Two neighbors heard the commotion and followed us into the house. David was still sprawled on the hardwood floor, unconscious but breathing. Benson kneeled by his side, took his pulse, and opened David's eye. Then both of his eyes flashed open. “What the hell?” David asked, staring at our neighbor.

“Hey, David, you gave us all a good scare,” Dr. Benson said. “Don't go moving yourself right away. Answer some questions for me. Did you hit your head going down?” The doctor touched him gingerly, on his shoulder and then his head. I stood back, relieved he was in good hands.

David shook his head no. “I don't think so. My elbow hurts.”

The ambulance drivers knocked on the door, breathless from running the flight of stairs. Benson explained the situation to them; they loaded David in a gurney and told me I could drive to the hospital behind them.

It was in the emergency room, when David was tethered to beeping machines, that he finally realized he was trapped.

“Get me out of here,” he yelled, ripping the monitors from his chest. The young doctor was exhausted from the pace of the ER—a stab wound, a broken hip, a homeless guy who sliced his foot open, and a baby with a raging fever. The doctor ran his hand through his disheveled hair. “You walk out of here, sir, and none of the bill you've racked up today will be paid for by insurance.” The ambulance ride alone would be hundreds of dollars.

David's eyes looked like those of a caged animal. He'd always hated hospitals from the multiple surgeries he had had to fix his cleft palate as a child. “You don't have to stay here, you know,” he hissed at me. “I'd prefer you leave.”

“I know,” I said, dreading the outcome of what would be expensive, and useless, testing. “But I'm staying anyway, David. You need help.”

I knew it wasn't his heart, or his lungs, or a tumor in his brain that was making him sick. It was something more pervasive, and more deadly. He was slipping away from me, and Sophie, and anyone who could help him.

I walked away from the emergency room thinking that David had fooled the physician. It was only later, as I read through David's medical documents, that I learned differently. “Admitting physician Dr. Replogle suspects bipolar affective disorder largely based on presentation.”

After David's first visit to the emergency room, it didn't take long for him to leap from partially functioning to full-blown madness. The ensuing eight weeks were the most horrifying of my life.

 

CARE FOR CAREGIVERS

Spouses of the mentally ill, unlike other relatives, tend to get less support and feel less connected to each other and to family members. They face additional financial and social problems. Many people decide that they are not able to endure persistent symptoms or cannot live with someone who is unable to sustain a healthy relationship.

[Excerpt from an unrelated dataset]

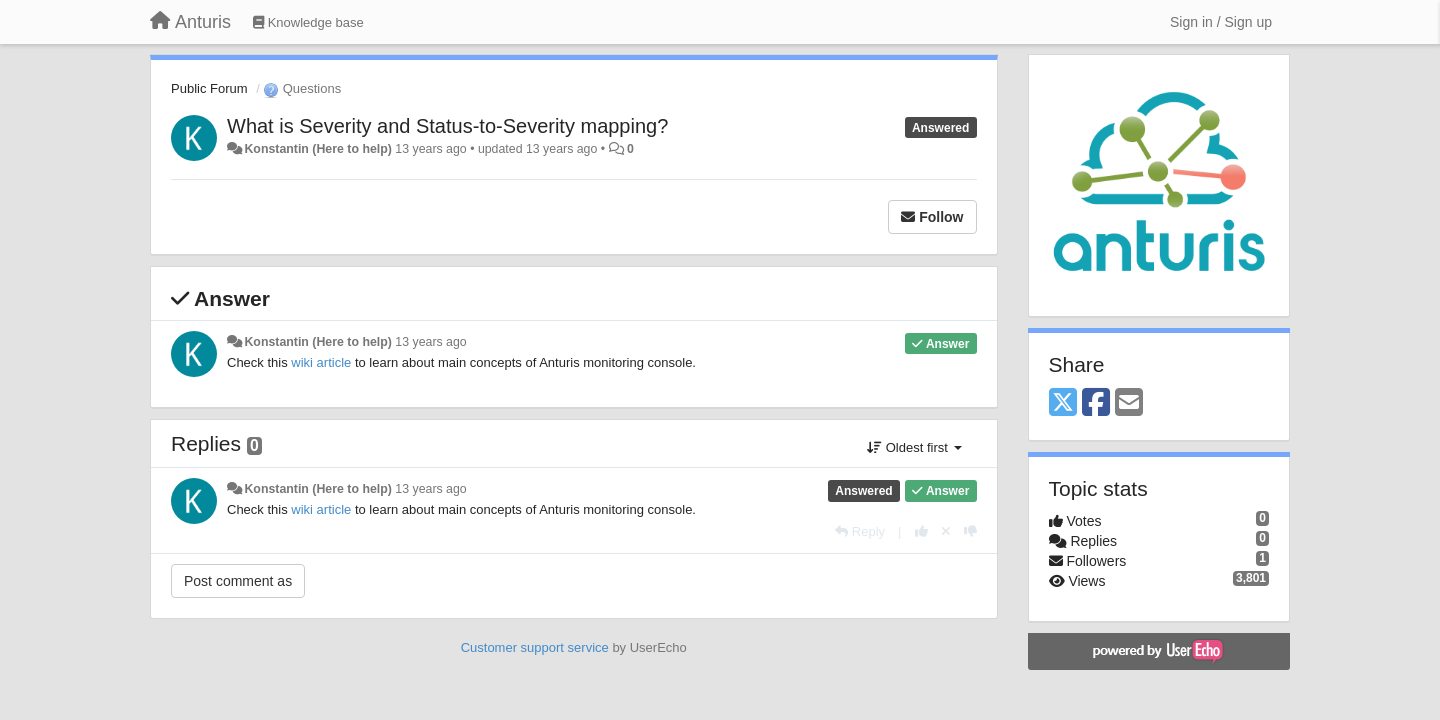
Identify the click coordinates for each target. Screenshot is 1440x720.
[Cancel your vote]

To watch someone you love slip away is torturous. To watch that person resist intervention, stubbornly refuse treatment, and show callous disregard for his life partner is even more difficult. I wanted David in Sophie's life, not just every other week, but every day. But when I recognized that my own ability to cope was slipping, I felt as if I needed to save myself in order to allow Sophie one functioning parent.

I may have been better able to weather the storm of David's illness and its impact on our family if I had asked for help earlier, or known where to go to find it.

I have since found that there is support out there.

In 1979, families frustrated with the lack of services, treatment, research, and education available to them founded the National Alliance on Mental Illness (NAMI). It offers education and support for family members of people with mental illness. Many people report finding a “safe place” in the communities of people NAMI supports. NAMI's family-to-family group meetings are designed for adult loved ones of individuals living with mental illness. The meetings are facilitated by relatives of people with mental illness who have been trained to provide critical information and strategies related to caregiving.